Induced pluripotent stem cell derived cardiomyocytes as models for cardiac arrhythmias.

Cardiac arrhythmias are a major cause of morbidity and mortality. In younger patients, the majority of sudden cardiac deaths have an underlying Mendelian genetic cause. Over the last 15 years, enormous progress has been made in identifying the distinct clinical phenotypes and in studying the basic cellular and genetic mechanisms associated with the primary Mendelian (monogenic) arrhythmia syndromes. Investigation of the electrophysiological consequences of an ion channel mutation is ideally done in the native cardiomyocyte (CM) environment. However, the majority of such studies so far have relied on heterologous expression systems in which single ion channel genes are expressed in non-cardiac cells. In some cases, transgenic mouse models have been generated, but these also have significant shortcomings, primarily related to species differences.

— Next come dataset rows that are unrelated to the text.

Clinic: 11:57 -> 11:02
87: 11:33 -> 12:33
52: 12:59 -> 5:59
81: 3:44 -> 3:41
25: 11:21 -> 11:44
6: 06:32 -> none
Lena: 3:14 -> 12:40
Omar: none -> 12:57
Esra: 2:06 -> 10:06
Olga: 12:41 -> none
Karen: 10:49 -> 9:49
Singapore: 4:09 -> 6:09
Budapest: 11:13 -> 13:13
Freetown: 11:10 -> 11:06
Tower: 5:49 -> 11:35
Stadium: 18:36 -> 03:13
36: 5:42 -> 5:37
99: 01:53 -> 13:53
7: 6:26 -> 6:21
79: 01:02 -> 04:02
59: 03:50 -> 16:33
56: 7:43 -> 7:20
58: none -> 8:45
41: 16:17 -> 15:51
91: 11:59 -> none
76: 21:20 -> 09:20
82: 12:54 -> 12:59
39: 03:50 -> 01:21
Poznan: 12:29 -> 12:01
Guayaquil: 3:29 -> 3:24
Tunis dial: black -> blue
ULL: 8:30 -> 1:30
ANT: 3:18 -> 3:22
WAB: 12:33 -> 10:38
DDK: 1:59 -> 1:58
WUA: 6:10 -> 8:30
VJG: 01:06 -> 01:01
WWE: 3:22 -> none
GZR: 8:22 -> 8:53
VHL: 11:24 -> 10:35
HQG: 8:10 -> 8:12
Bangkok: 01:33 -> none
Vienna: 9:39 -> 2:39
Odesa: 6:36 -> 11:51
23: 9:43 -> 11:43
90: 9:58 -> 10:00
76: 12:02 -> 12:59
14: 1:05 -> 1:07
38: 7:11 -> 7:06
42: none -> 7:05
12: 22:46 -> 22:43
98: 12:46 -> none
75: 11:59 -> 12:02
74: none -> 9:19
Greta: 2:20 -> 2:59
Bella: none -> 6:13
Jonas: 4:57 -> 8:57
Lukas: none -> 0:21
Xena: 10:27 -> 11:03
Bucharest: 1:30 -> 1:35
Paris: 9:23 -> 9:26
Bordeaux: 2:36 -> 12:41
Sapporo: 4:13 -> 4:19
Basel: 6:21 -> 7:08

The discovery that somatic cells can be reprogrammed to pluripotency as induced pluripotent stem cells (iPSC) has generated much interest since it presents an opportunity to generate patient- and disease-specific cell lines from which normal and diseased human CMs can be obtained These genetically diverse human model systems can be studied in vitro and used to decipher mechanisms of disease and identify strategies and reagents for new therapies. Here, we review the present state of the art with respect to cardiac disease models already generated using IPSC technology and which have been (partially) characterized. Human iPSC (hiPSC) models have been described for the cardiac arrhythmia syndromes, including LQT1, LQT2, LQT3-Brugada Syndrome, LQT8/Timothy syndrome and catecholaminergic polymorphic ventricular tachycardia (CPVT). In most cases, the hiPSC-derived cardiomyoctes recapitulate the disease phenotype and have already provided opportunities for novel insight into cardiac pathophysiology. It is expected that the lines will be useful in the development of pharmacological agents for the management of these disorders.